» Exercise details: Reproduce the listing that follows character for character, excluding its pictures.

» Records:
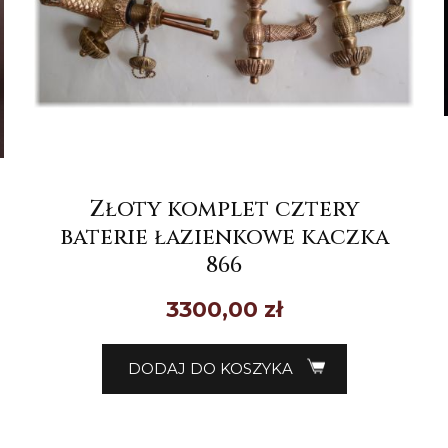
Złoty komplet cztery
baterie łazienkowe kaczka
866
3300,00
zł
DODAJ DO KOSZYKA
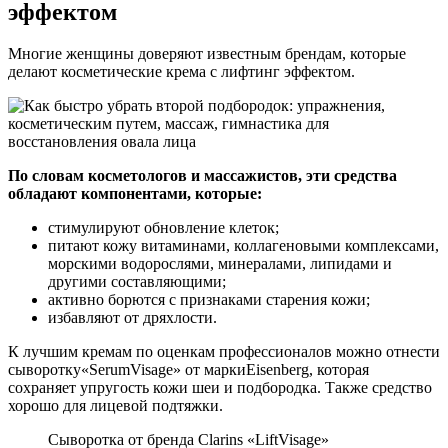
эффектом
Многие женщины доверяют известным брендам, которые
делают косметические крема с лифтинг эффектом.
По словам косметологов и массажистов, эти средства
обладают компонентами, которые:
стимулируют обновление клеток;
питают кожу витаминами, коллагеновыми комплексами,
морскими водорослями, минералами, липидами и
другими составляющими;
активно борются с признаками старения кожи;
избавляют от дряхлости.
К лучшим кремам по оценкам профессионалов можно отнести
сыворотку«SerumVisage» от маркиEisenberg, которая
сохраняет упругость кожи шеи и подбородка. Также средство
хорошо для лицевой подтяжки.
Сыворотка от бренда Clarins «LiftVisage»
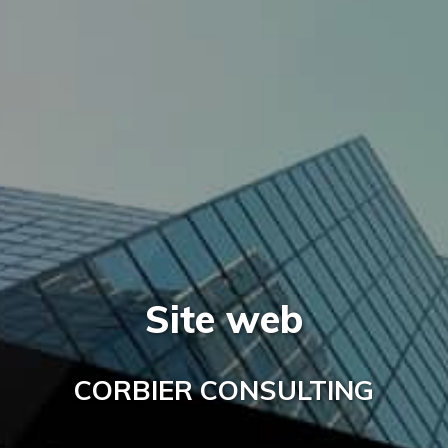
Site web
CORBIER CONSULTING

» Your response:
Złoty komplet cztery
baterie łazienkowe kaczka
866
3300,00
zł
DODAJ DO KOSZYKA
эффектом
Многие женщины доверяют известным брендам, которые
делают косметические крема с лифтинг эффектом.
По словам косметологов и массажистов, эти средства
обладают компонентами, которые:
стимулируют обновление клеток;
питают кожу витаминами, коллагеновыми комплексами,
морскими водорослями, минералами, липидами и
другими составляющими;
активно борются с признаками старения кожи;
избавляют от дряхлости.
К лучшим кремам по оценкам профессионалов можно отнести
сыворотку«SerumVisage» от маркиEisenberg, которая
сохраняет упругость кожи шеи и подбородка. Также средство
хорошо для лицевой подтяжки.
Сыворотка от бренда Clarins «LiftVisage»
Site web
CORBIER CONSULTING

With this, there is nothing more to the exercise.